Chad Gifford, chairman of the board of directors of Bank of America, also praised McQuade’s leadership and contributions to the company. “Gene McQuade is one of our company’s great leaders, and played a principal role in engineering our success at Fleet over the past several years,” said Gifford. “Gene’s leadership during the early transition has laid a strong foundation for our shared future. Gene is an outstanding executive and a dear friend, and will be greatly missed by all of us who have had the pleasure and honor of working with him, even as we share his excitement for new opportunities to come.”

 

McQuade joined Fleet in 1992 and was elected chief financial officer in 1993. He was elected vice chairman in 1997 and became president and chief operating officer in 2002. He also served as chairman of Fleet’s Asset Liability and Capital Committee.

 

“I am more convinced than ever of the power of this franchise and Bank of America’s strong future,” said McQuade. “This company, its people and its leadership have truly set a higher standard over the past six months. In a short period of time we have aligned our two companies, created a roadmap for systems integration, and begun to deliver on the promise of our new company for our customers. I am ready for new challenges and am confident that I am leaving this company in great hands. I will miss working with all the bank’s associates I have come to know and will continue to expect great things from them,” McQuade said.
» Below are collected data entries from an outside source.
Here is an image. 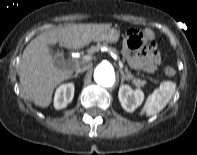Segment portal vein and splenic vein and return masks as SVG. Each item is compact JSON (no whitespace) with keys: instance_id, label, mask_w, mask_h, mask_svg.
<instances>
[{"instance_id":"portal-vein-and-splenic-vein-1","label":"portal vein and splenic vein","mask_w":197,"mask_h":155,"mask_svg":"<svg viewBox=\"0 0 197 155\" xmlns=\"http://www.w3.org/2000/svg\"><path fill=\"white\" fill-rule=\"evenodd\" d=\"M118 63H119L120 68H123V63H122V61H121V60H118Z\"/></svg>"}]
</instances>
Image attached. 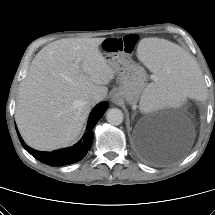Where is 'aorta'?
<instances>
[{
    "instance_id": "1",
    "label": "aorta",
    "mask_w": 215,
    "mask_h": 215,
    "mask_svg": "<svg viewBox=\"0 0 215 215\" xmlns=\"http://www.w3.org/2000/svg\"><path fill=\"white\" fill-rule=\"evenodd\" d=\"M124 115L122 111L118 108H111L107 111L106 120L111 125H120L122 124Z\"/></svg>"
}]
</instances>
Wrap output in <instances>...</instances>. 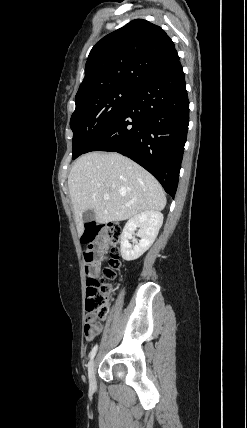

The business units for which McQuade had responsibility will be re-aligned as follows, effective immediately:

 

  Tim Arnoult, Technology & Operations executive, will report to Ken Lewis;

 

  Michael Mitchell, Workplace & Security executive, will report to Marc Oken, chief financial officer;

 

  Terry Perucca, Principal Investing executive, will report to Jay Sarles, vice chairman;

 

  Richie Prager, Latin America executive, will report to Barbara Desoer, Consumer Products president;

 

  Dan Riley, Global Treasury Services executive, will report to Gene Taylor, Commercial Banking president.

 

Bank of America is one of the world’s largest financial institutions, serving individual consumers, small businesses and large corporations with a full range of banking, investing, asset management and other financial and risk-management products and services. The company provides unmatched convenience in the United States, serving 33 million consumer relationships with 5,700 retail banking offices, nearly 16,500 ATMs and award-winning online banking with more than 10 million active users. Bank of America is rated the No. 1 Small Business Administration Lender in the United States by the SBA. The company serves clients in 150 countries and has relationships with 96 percent of the U.S. Fortune 500 companies and 82 percent of the Global Fortune 500. Bank of America Corporation stock (ticker: BAC) is listed on the New York Stock Exchange.